What you need to do: Without any images, write the listing below out word for word.
--- Source material ---
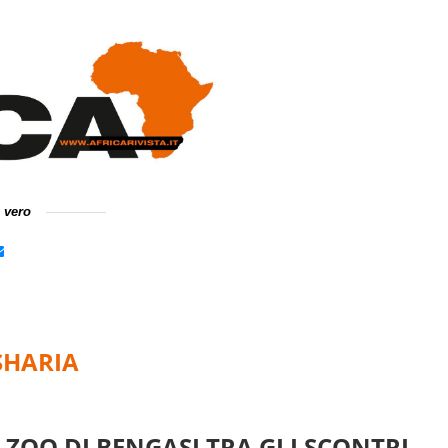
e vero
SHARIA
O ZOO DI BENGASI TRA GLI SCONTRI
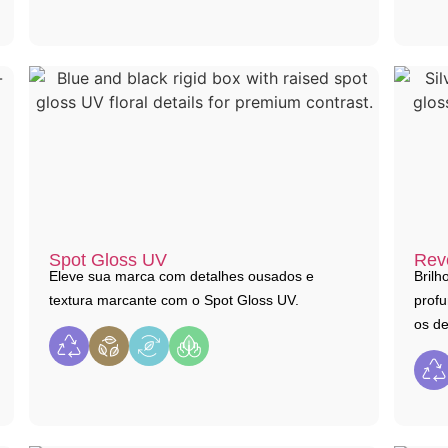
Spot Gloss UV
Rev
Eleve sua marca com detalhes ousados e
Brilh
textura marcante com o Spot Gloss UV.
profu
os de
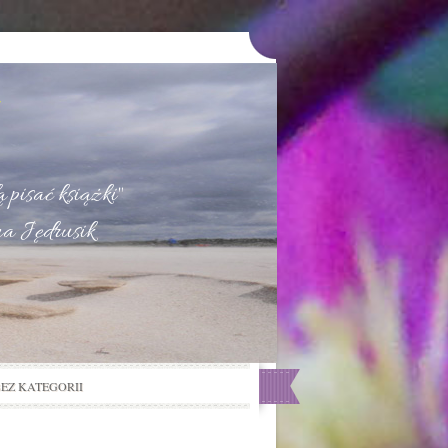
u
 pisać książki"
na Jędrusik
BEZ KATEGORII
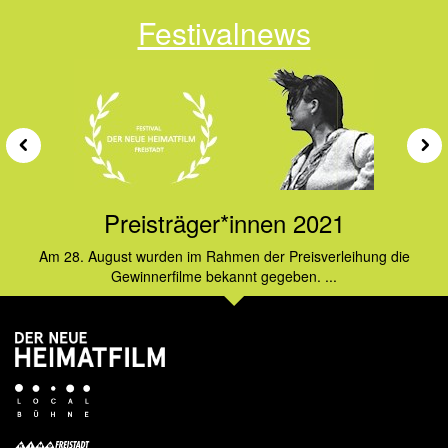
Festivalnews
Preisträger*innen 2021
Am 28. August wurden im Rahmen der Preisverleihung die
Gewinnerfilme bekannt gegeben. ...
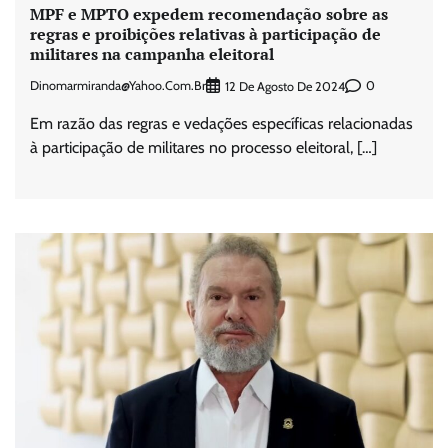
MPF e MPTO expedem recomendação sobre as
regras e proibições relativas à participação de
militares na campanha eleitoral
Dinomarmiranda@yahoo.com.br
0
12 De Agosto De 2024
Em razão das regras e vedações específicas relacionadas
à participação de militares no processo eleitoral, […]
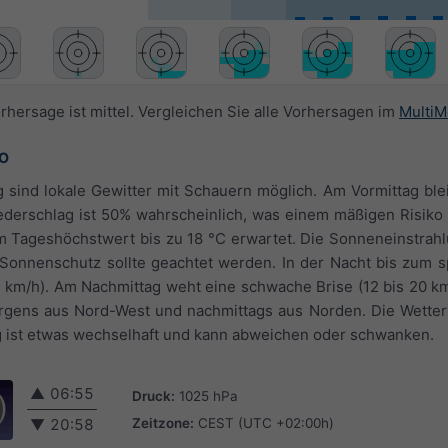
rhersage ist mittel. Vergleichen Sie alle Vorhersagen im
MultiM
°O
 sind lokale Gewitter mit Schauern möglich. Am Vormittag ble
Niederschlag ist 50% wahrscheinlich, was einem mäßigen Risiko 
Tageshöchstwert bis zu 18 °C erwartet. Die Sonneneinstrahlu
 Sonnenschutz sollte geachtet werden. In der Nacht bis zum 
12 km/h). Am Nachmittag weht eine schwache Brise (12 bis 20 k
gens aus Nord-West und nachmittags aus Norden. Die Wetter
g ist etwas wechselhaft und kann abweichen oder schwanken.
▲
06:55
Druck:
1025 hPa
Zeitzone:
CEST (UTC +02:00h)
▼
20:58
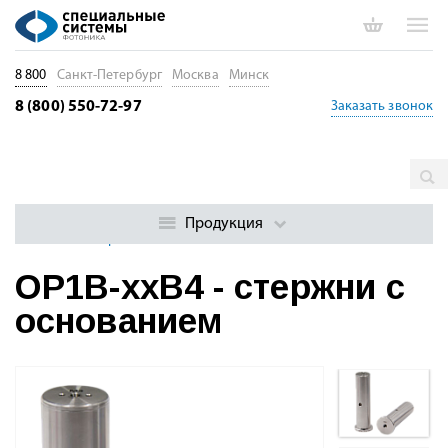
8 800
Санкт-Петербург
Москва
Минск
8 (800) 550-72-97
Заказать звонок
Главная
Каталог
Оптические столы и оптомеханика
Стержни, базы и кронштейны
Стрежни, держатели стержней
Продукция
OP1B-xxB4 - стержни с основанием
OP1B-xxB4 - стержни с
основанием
---
Solution for this problem:
e vero
SHARIA
O ZOO DI BENGASI TRA GLI SCONTRI
Spot Gloss UV
Rev
Eleve sua marca com detalhes ousados e
Brilh
textura marcante com o Spot Gloss UV.
profu
os de
u
 pisać książki"
na Jędrusik
BEZ KATEGORII
Festivalnews
Preisträger*innen 2021
Am 28. August wurden im Rahmen der Preisverleihung die
Gewinnerfilme bekannt gegeben. ...
MPF e MPTO expedem recomendação sobre as
regras e proibições relativas à participação de
militares na campanha eleitoral
Dinomarmiranda@yahoo.com.br
0
12 De Agosto De 2024
Em razão das regras e vedações específicas relacionadas
à participação de militares no processo eleitoral, […]
rhersage ist mittel. Vergleichen Sie alle Vorhersagen im
MultiM
°O
 sind lokale Gewitter mit Schauern möglich. Am Vormittag ble
Niederschlag ist 50% wahrscheinlich, was einem mäßigen Risiko 
Tageshöchstwert bis zu 18 °C erwartet. Die Sonneneinstrahlu
 Sonnenschutz sollte geachtet werden. In der Nacht bis zum 
12 km/h). Am Nachmittag weht eine schwache Brise (12 bis 20 k
gens aus Nord-West und nachmittags aus Norden. Die Wetter
g ist etwas wechselhaft und kann abweichen oder schwanken.
▲
06:55
Druck:
1025 hPa
Zeitzone:
CEST (UTC +02:00h)
▼
20:58
8 800
Санкт-Петербург
Москва
Минск
8 (800) 550-72-97
Заказать звонок
Главная
Каталог
Оптические столы и оптомеханика
Стержни, базы и кронштейны
Стрежни, держатели стержней
Продукция
OP1B-xxB4 - стержни с основанием
OP1B-xxB4 - стержни с
основанием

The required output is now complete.